Localzuk |
The ramblings and wafflings of a geek put on this world to confuse, enrage and bewilder. |
In its purist form, I subscribe to the idea that technology can and will eventually solve all of the world’s problems. Many of these problems are things like lack of resources or poor distribution of resources. It doesn’t take a massive leap of imagination to think that we’ll eventually be able to resolve those through technologies such as those in Star Trek.
However, at the same time, I disagree with the constant shoe-horning of technology into schools, and into places it need not be. Basically, I am constantly seeing technological solutions to non-technological problems in education.
Questions such as ‘can we ban Jim from the internet, as he was messing around in his IT class?’ or ‘how can the teacher monitor what every child is doing in their IT class?’ are a distraction from the real problem here - lack of consistent policies and lack of planning.
In the first case, if a student was misbehaving in their maths lessons by entering numbers that spell out words on his calculator instead of working, would we ban them from using a calculator? Or would it be dealt with via standard behaviour policy with detentions etc…?
Would we design a woodwork room with a dark corner where the teacher couldn’t see what the students were doing with their saws? Or would we design the room to be open and have it so a teacher can see what every child is doing by merely lifting their head up?

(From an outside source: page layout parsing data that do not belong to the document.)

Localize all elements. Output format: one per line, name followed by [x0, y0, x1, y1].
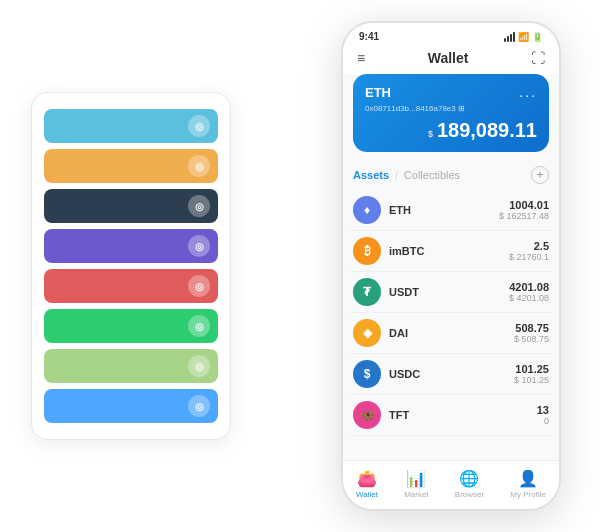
eth-balance: $189,089.11 — [365, 119, 537, 142]
asset-row-dai[interactable]: ◈DAI508.75$ 508.75 — [349, 313, 553, 354]
bottom-nav-icon-wallet: 👛 — [357, 469, 377, 488]
bottom-nav-icon-browser: 🌐 — [459, 469, 479, 488]
bottom-nav: 👛Wallet📊Market🌐Browser👤My Profile — [343, 460, 559, 509]
stack-row-1[interactable]: ◎ — [44, 149, 218, 183]
bottom-nav-icon-market: 📊 — [406, 469, 426, 488]
asset-amount-imbtc: 2.5 — [509, 240, 549, 252]
signal-bar-3 — [510, 34, 512, 42]
bottom-nav-label-browser: Browser — [455, 490, 484, 499]
assets-tab-active[interactable]: Assets — [353, 169, 389, 181]
asset-usd-imbtc: $ 21760.1 — [509, 252, 549, 262]
asset-list: ♦ETH1004.01$ 162517.48₿imBTC2.5$ 21760.1… — [343, 190, 559, 460]
eth-currency: $ — [428, 129, 433, 139]
asset-amount-usdt: 4201.08 — [509, 281, 549, 293]
stack-row-icon-5: ◎ — [188, 315, 210, 337]
signal-bars — [504, 32, 515, 42]
eth-address-icon: ⊞ — [458, 104, 465, 113]
asset-amount-tft: 13 — [537, 404, 549, 416]
signal-bar-4 — [513, 32, 515, 42]
asset-name-imbtc: imBTC — [389, 245, 509, 257]
asset-icon-eth: ♦ — [353, 196, 381, 224]
asset-usd-dai: $ 508.75 — [514, 334, 549, 344]
status-bar: 9:41 📶 🔋 — [343, 23, 559, 46]
stack-row-icon-2: ◎ — [188, 195, 210, 217]
wifi-icon: 📶 — [518, 32, 529, 42]
asset-name-usdc: USDC — [389, 368, 514, 380]
stack-row-icon-4: ◎ — [188, 275, 210, 297]
eth-card: ETH ... 0x08711d3b...8416a78e3 ⊞ $189,08… — [353, 74, 549, 152]
bottom-nav-label-wallet: Wallet — [356, 490, 378, 499]
bottom-nav-item-my-profile[interactable]: 👤My Profile — [510, 469, 546, 499]
asset-usd-usdc: $ 101.25 — [514, 375, 549, 385]
menu-icon[interactable]: ≡ — [357, 50, 365, 66]
stack-row-5[interactable]: ◎ — [44, 309, 218, 343]
asset-usd-usdt: $ 4201.08 — [509, 293, 549, 303]
asset-amount-dai: 508.75 — [514, 322, 549, 334]
asset-row-usdt[interactable]: ₮USDT4201.08$ 4201.08 — [349, 272, 553, 313]
asset-icon-dai: ◈ — [353, 319, 381, 347]
asset-name-dai: DAI — [389, 327, 514, 339]
asset-name-usdt: USDT — [389, 286, 509, 298]
stack-row-4[interactable]: ◎ — [44, 269, 218, 303]
stack-row-3[interactable]: ◎ — [44, 229, 218, 263]
bottom-nav-label-market: Market — [404, 490, 428, 499]
bottom-nav-item-wallet[interactable]: 👛Wallet — [356, 469, 378, 499]
battery-icon: 🔋 — [532, 32, 543, 42]
eth-card-menu[interactable]: ... — [519, 84, 537, 100]
asset-icon-tft: 🦋 — [353, 401, 381, 429]
eth-address-text: 0x08711d3b...8416a78e3 — [365, 104, 456, 113]
eth-card-header: ETH ... — [365, 84, 537, 100]
add-asset-button[interactable]: + — [531, 166, 549, 184]
eth-card-title: ETH — [365, 85, 391, 100]
asset-amounts-tft: 130 — [537, 404, 549, 426]
scene: ◎◎◎◎◎◎◎◎ 9:41 📶 🔋 ≡ Wallet ⛶ — [11, 11, 591, 521]
assets-divider: / — [395, 170, 398, 181]
asset-amount-eth: 1004.01 — [499, 199, 549, 211]
stack-row-icon-7: ◎ — [188, 395, 210, 417]
stack-row-icon-0: ◎ — [188, 115, 210, 137]
assets-tab-collectibles[interactable]: Collectibles — [404, 169, 460, 181]
status-icons: 📶 🔋 — [504, 32, 543, 42]
bottom-nav-item-browser[interactable]: 🌐Browser — [455, 469, 484, 499]
assets-tabs: Assets / Collectibles — [353, 169, 460, 181]
expand-icon[interactable]: ⛶ — [531, 50, 545, 66]
bottom-nav-item-market[interactable]: 📊Market — [404, 469, 428, 499]
stack-row-0[interactable]: ◎ — [44, 109, 218, 143]
asset-icon-imbtc: ₿ — [353, 237, 381, 265]
asset-amounts-usdc: 101.25$ 101.25 — [514, 363, 549, 385]
stack-row-2[interactable]: ◎ — [44, 189, 218, 223]
asset-row-tft[interactable]: 🦋TFT130 — [349, 395, 553, 436]
asset-amount-usdc: 101.25 — [514, 363, 549, 375]
eth-address: 0x08711d3b...8416a78e3 ⊞ — [365, 104, 537, 113]
asset-amounts-imbtc: 2.5$ 21760.1 — [509, 240, 549, 262]
asset-name-eth: ETH — [389, 204, 499, 216]
asset-usd-eth: $ 162517.48 — [499, 211, 549, 221]
bottom-nav-label-my-profile: My Profile — [510, 490, 546, 499]
asset-amounts-dai: 508.75$ 508.75 — [514, 322, 549, 344]
signal-bar-1 — [504, 38, 506, 42]
stack-row-6[interactable]: ◎ — [44, 349, 218, 383]
asset-usd-tft: 0 — [537, 416, 549, 426]
asset-row-eth[interactable]: ♦ETH1004.01$ 162517.48 — [349, 190, 553, 231]
bottom-nav-icon-my-profile: 👤 — [518, 469, 538, 488]
phone-content: ETH ... 0x08711d3b...8416a78e3 ⊞ $189,08… — [343, 74, 559, 460]
stack-row-icon-3: ◎ — [188, 235, 210, 257]
asset-amounts-eth: 1004.01$ 162517.48 — [499, 199, 549, 221]
asset-name-tft: TFT — [389, 409, 537, 421]
nav-title: Wallet — [428, 50, 469, 66]
phone-mockup: 9:41 📶 🔋 ≡ Wallet ⛶ ETH — [341, 21, 561, 511]
stack-row-7[interactable]: ◎ — [44, 389, 218, 423]
eth-balance-value: 189,089.11 — [437, 119, 537, 141]
phone-nav: ≡ Wallet ⛶ — [343, 46, 559, 74]
asset-row-imbtc[interactable]: ₿imBTC2.5$ 21760.1 — [349, 231, 553, 272]
assets-header: Assets / Collectibles + — [343, 162, 559, 190]
signal-bar-2 — [507, 36, 509, 42]
status-time: 9:41 — [359, 31, 379, 42]
asset-row-usdc[interactable]: $USDC101.25$ 101.25 — [349, 354, 553, 395]
asset-amounts-usdt: 4201.08$ 4201.08 — [509, 281, 549, 303]
asset-icon-usdt: ₮ — [353, 278, 381, 306]
stack-row-icon-1: ◎ — [188, 155, 210, 177]
card-stack: ◎◎◎◎◎◎◎◎ — [31, 92, 231, 440]
asset-icon-usdc: $ — [353, 360, 381, 388]
stack-row-icon-6: ◎ — [188, 355, 210, 377]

Why are these principles ignored when it comes to ICT? Why do ICT rooms get designed in rows, or in bizarre shapes, so that a teacher cannot see what is going on with all the computers without using a specialist piece of software, which takes them away from teaching and turns them into prisonĀ classroom guards?
This thinking extends further too, and it goes right to the top of the education tree in the UK. The introduction of VLEs, interactive whiteboards and electronic classroom voting systems have, in my experience, been universally handled badly. Instead of seeing a need and working to fill that need, a shiny new technology has been spotted and a teacher has waxed lyrical about it, leading to others demanding that tech in their room, only for it to end up as a bulletin board for homework (which they also get in their lessons), a painted surface to project onto or a way of wasting 10 minutes of a lesson setting up a kit when ‘raising hands’ would do the same job.
Don’t get me wrong, I love technology - that’s why I work in IT, but I also hate waste. Without proper planning, and end to end thinking, we’re destined for year after year of misdirected spending and poor performance in IT and education in general.